When the inventor of Oil of Olay, Graham Wulff, was perfecting his beauty fluid in the 1950s, he prescribed its properties to be “…as close as possible to skin sebum. Something that would penetrate rapidly, be compatible with the skin, remain stable, restore and hold moisture, while protecting the skin and leaving the surface with a supple, matte finish, 10 minutes after application.”

Sebum is the oily secretion from the sebaceous glands, found below the skin and near hair follicles, that lubricates skin and coats hair. In humans, sebum is mostly triglycerides, wax esters and squalene; in sheep, sebum is a product called lanolin, from the Latin lāna=wool plus oleum=oil.

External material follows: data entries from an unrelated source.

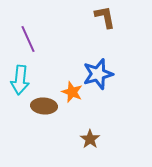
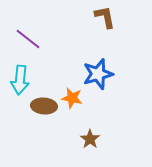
purple line: rotated 28 degrees counterclockwise
orange star: moved 6 px down; rotated 10 degrees counterclockwise
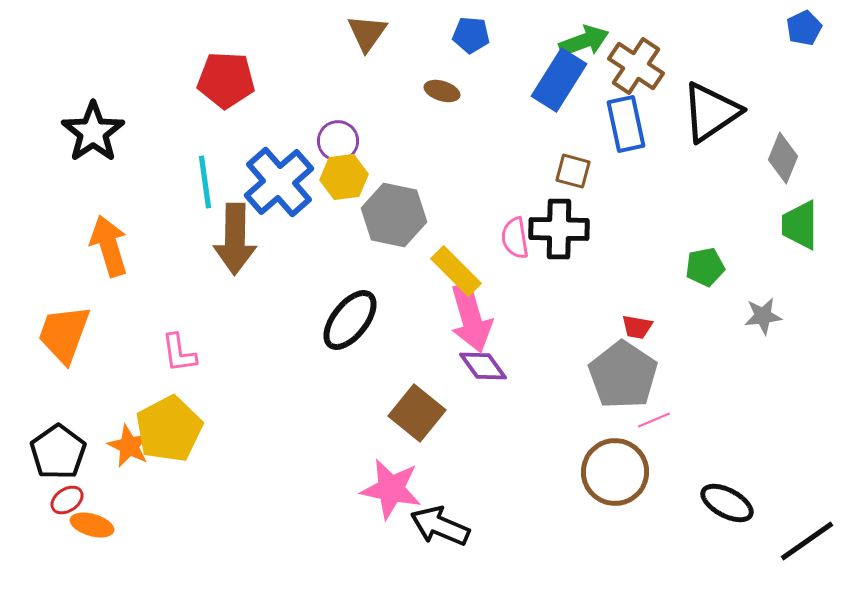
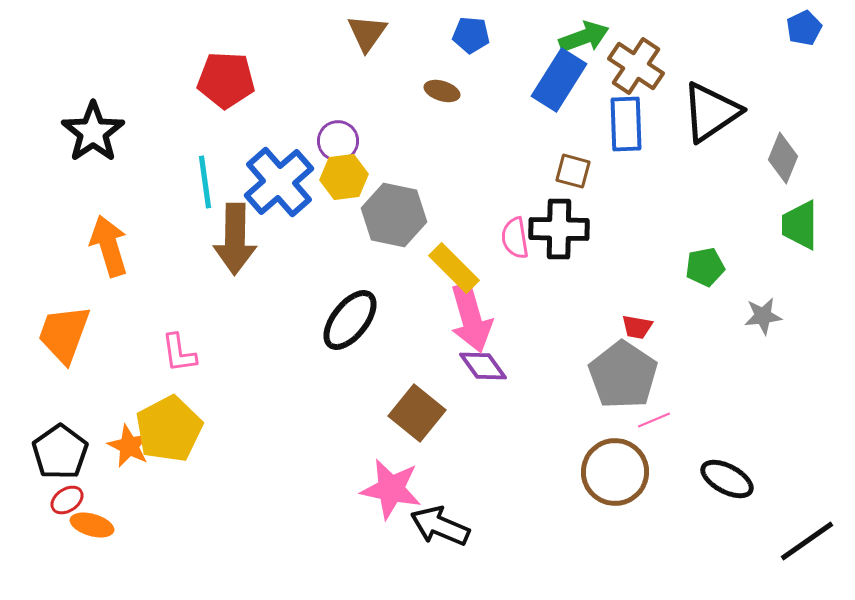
green arrow at (584, 41): moved 4 px up
blue rectangle at (626, 124): rotated 10 degrees clockwise
yellow rectangle at (456, 271): moved 2 px left, 3 px up
black pentagon at (58, 452): moved 2 px right
black ellipse at (727, 503): moved 24 px up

Lanolin has water-repellency, antibacterial and antifungal properties. After shearing, wool is washed in a process called scouring that removes grease, vegetable matter and manure. The lanolin is separated centrifugally from the wash water, originally as a waste product, and now is processed into a variety of products.

Wulff found that lanolin fit the bill perfectly as the base for his fluid, in fact the name “Oil of Olay” itself was a spin on the word lanolin. Nivea Crème, created in 1911, had already been using lanolin but as an emulsifying agent. Barbasol shaving cream, created in 1921, also used lanolin to create a less irritating shave. Interestingly, many baseball players swear by the practice of breaking in new baseball gloves with shaving cream, but they probably don’t realize all they need is lanolin-based leather preservative.

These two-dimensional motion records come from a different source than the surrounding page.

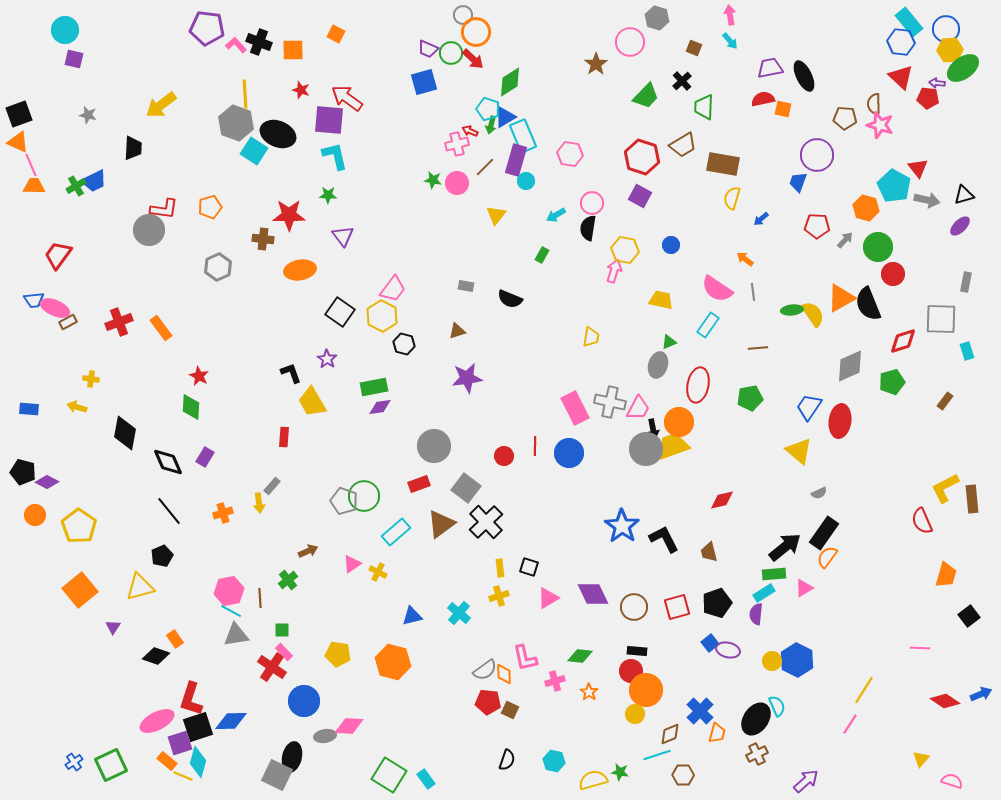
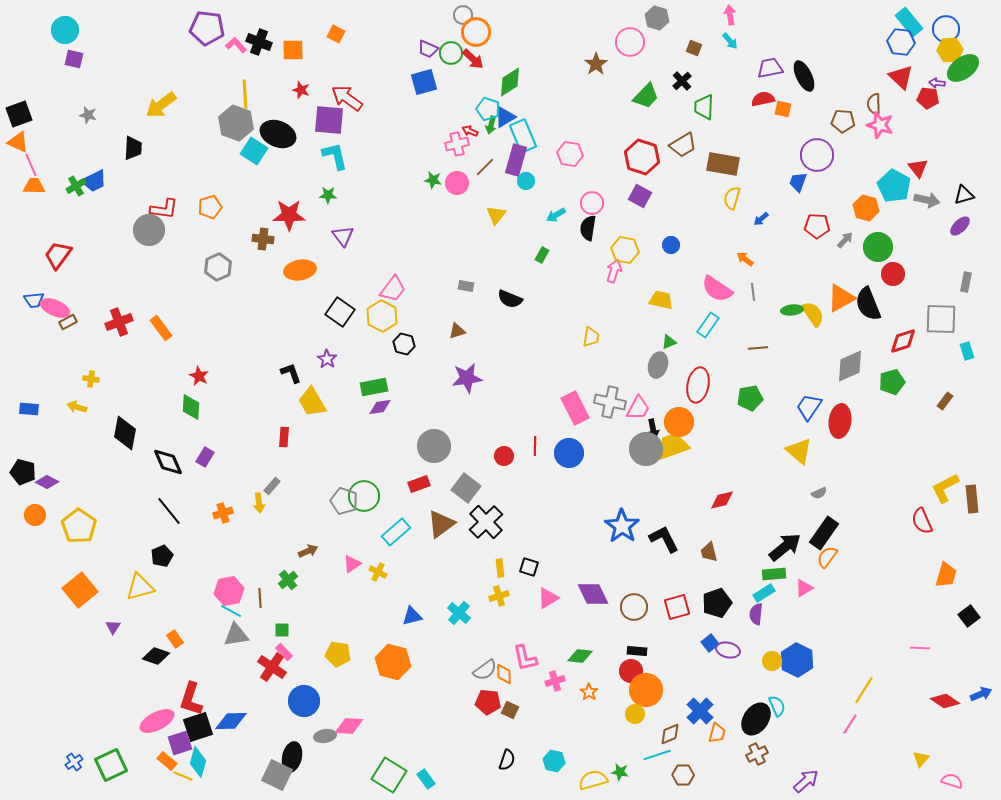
brown pentagon at (845, 118): moved 2 px left, 3 px down
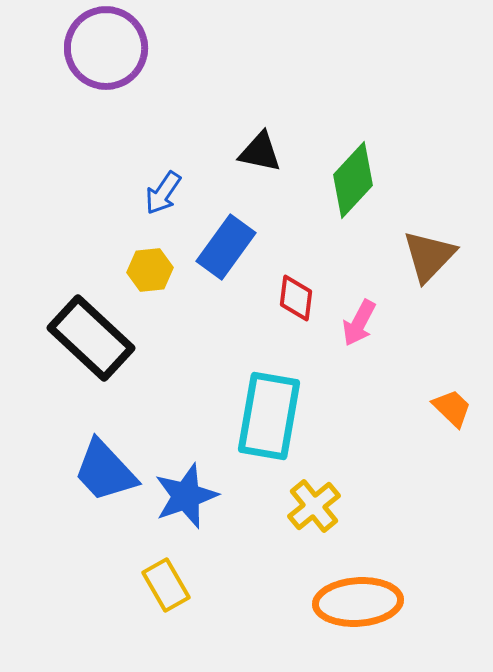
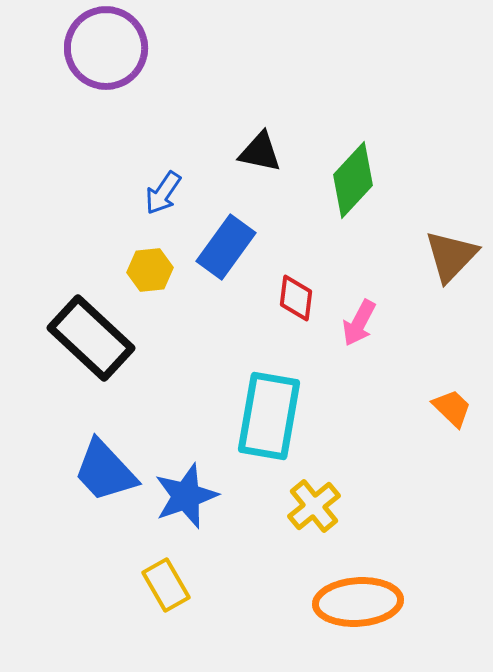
brown triangle: moved 22 px right
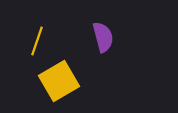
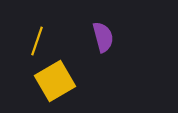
yellow square: moved 4 px left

Lanolin has many uses beyond beauty creams. The FDA has lanolin registered in nearly 3,000 different cosmetic formulations like diaper rash creams, baby oils, eye creams, breastfeeding nipple creams, hemorrhoid medicines, shampoos, lipstick, face powders, foundation and makeup removers.

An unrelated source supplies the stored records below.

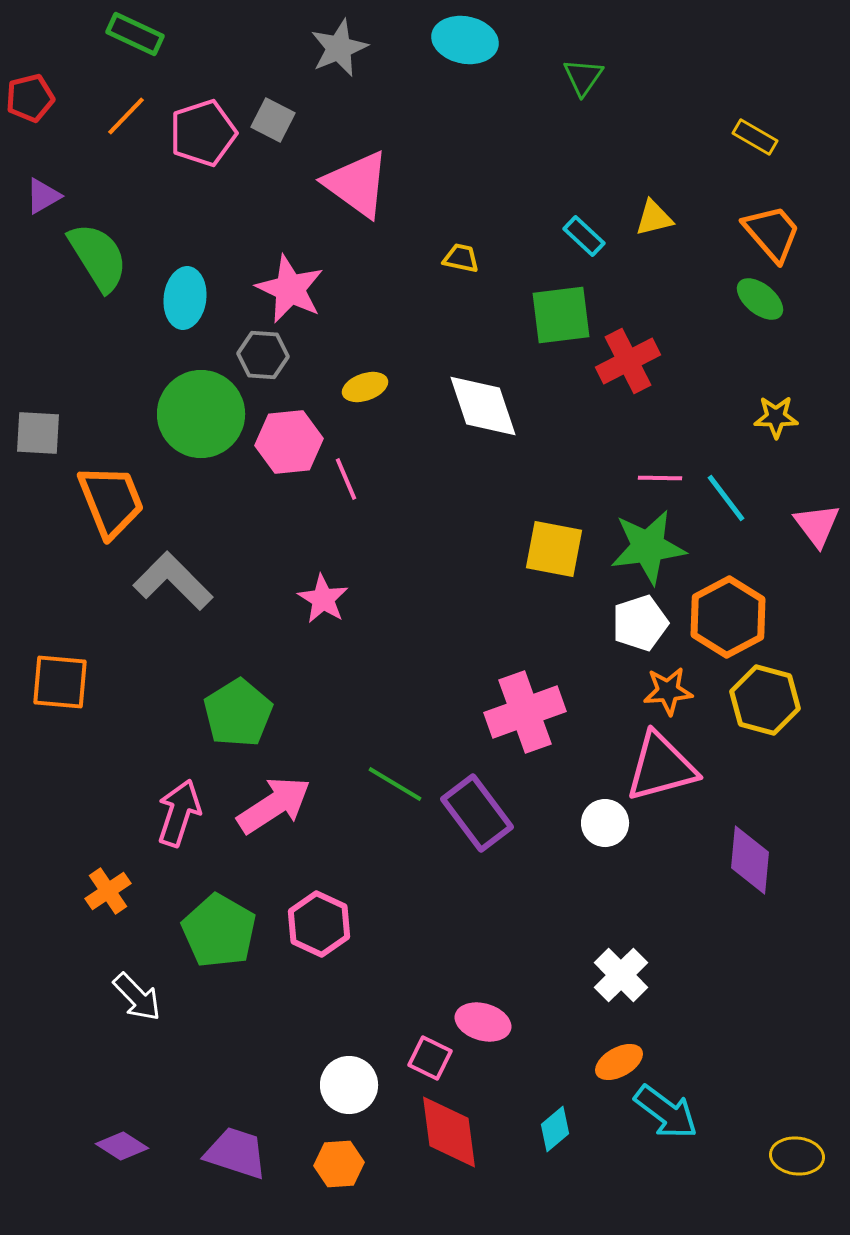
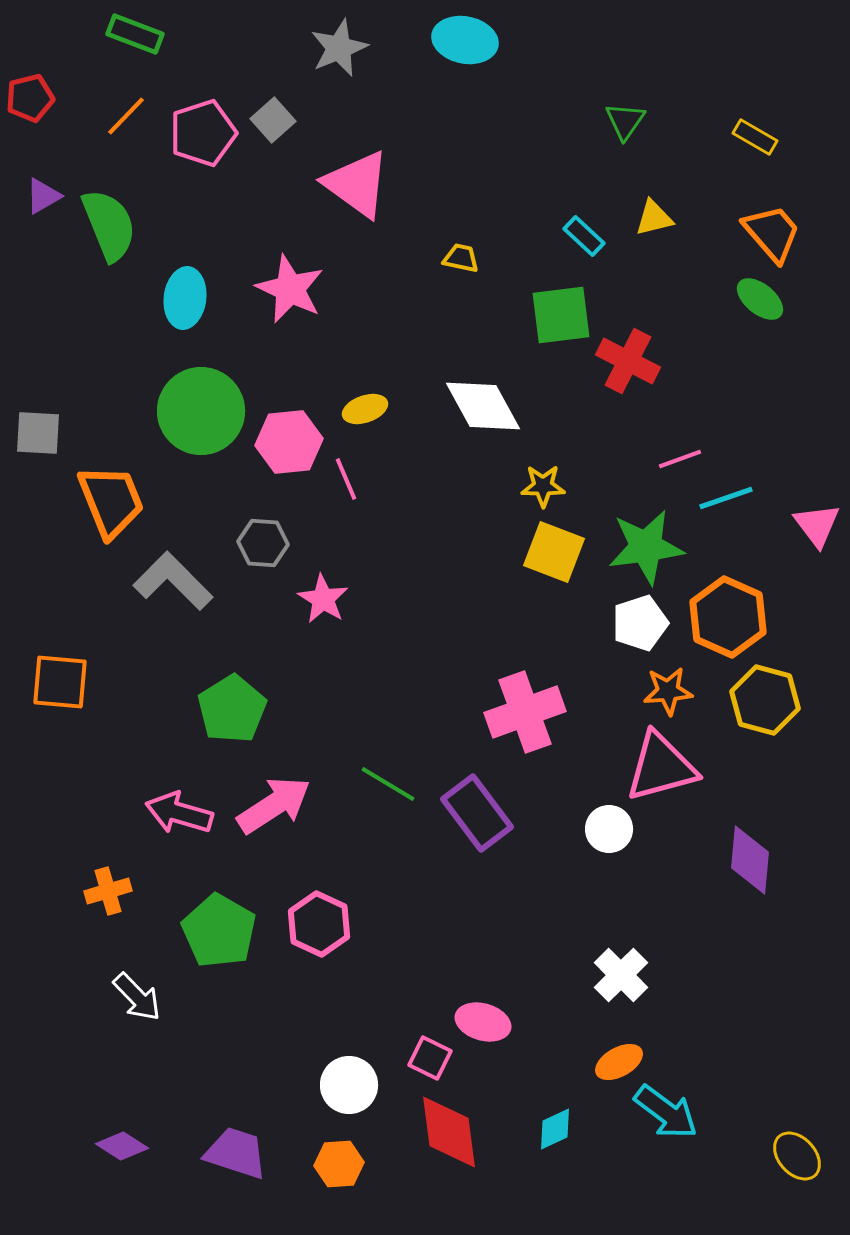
green rectangle at (135, 34): rotated 4 degrees counterclockwise
green triangle at (583, 77): moved 42 px right, 44 px down
gray square at (273, 120): rotated 21 degrees clockwise
green semicircle at (98, 257): moved 11 px right, 32 px up; rotated 10 degrees clockwise
gray hexagon at (263, 355): moved 188 px down
red cross at (628, 361): rotated 36 degrees counterclockwise
yellow ellipse at (365, 387): moved 22 px down
white diamond at (483, 406): rotated 10 degrees counterclockwise
green circle at (201, 414): moved 3 px up
yellow star at (776, 417): moved 233 px left, 69 px down
pink line at (660, 478): moved 20 px right, 19 px up; rotated 21 degrees counterclockwise
cyan line at (726, 498): rotated 72 degrees counterclockwise
green star at (648, 547): moved 2 px left
yellow square at (554, 549): moved 3 px down; rotated 10 degrees clockwise
orange hexagon at (728, 617): rotated 8 degrees counterclockwise
green pentagon at (238, 713): moved 6 px left, 4 px up
green line at (395, 784): moved 7 px left
pink arrow at (179, 813): rotated 92 degrees counterclockwise
white circle at (605, 823): moved 4 px right, 6 px down
orange cross at (108, 891): rotated 18 degrees clockwise
cyan diamond at (555, 1129): rotated 15 degrees clockwise
yellow ellipse at (797, 1156): rotated 42 degrees clockwise
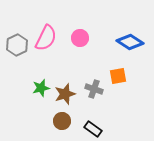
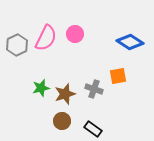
pink circle: moved 5 px left, 4 px up
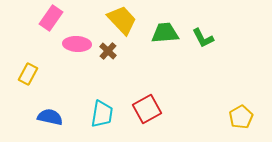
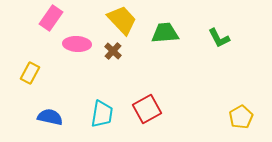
green L-shape: moved 16 px right
brown cross: moved 5 px right
yellow rectangle: moved 2 px right, 1 px up
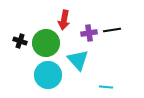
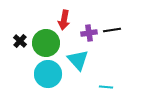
black cross: rotated 24 degrees clockwise
cyan circle: moved 1 px up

Medical-grade lanolin is used as an ointment base due to its ready absorption. In anhydrous form it is used as a corrosion inhibiting coating in shipping and oil rig applications. It can be used underwater as an antifouling agent for ship hulls or as an outdoor sealant for wood decks and fences. As a lubricant it can be used on brass musical instruments and zippers and on chains, cables and ropes and even as an antiseize product.

We have been spinning wool into yarn since about 10,000 B.C., but is wasn’t until ancient Greeks’ time that Pedanius Dioscorides documented the use of lanolin, or Oesypus as he called it, in his five-volume pharmacopeia Regarding Medical Matters. It’s nice to know we have been recovering a waste stream for so long—ketchup is another favorite waste product of mine, but that’s a topic for another day.

Lanolin, popular as skin cream, actually is an ecologically friendly oil. It’s non-toxic, naturally occurring and from a renewable resource, albeit from a limited supply.

So if you ever shake hands with a sheep shearer and wonder why his hands are so soft, now you know.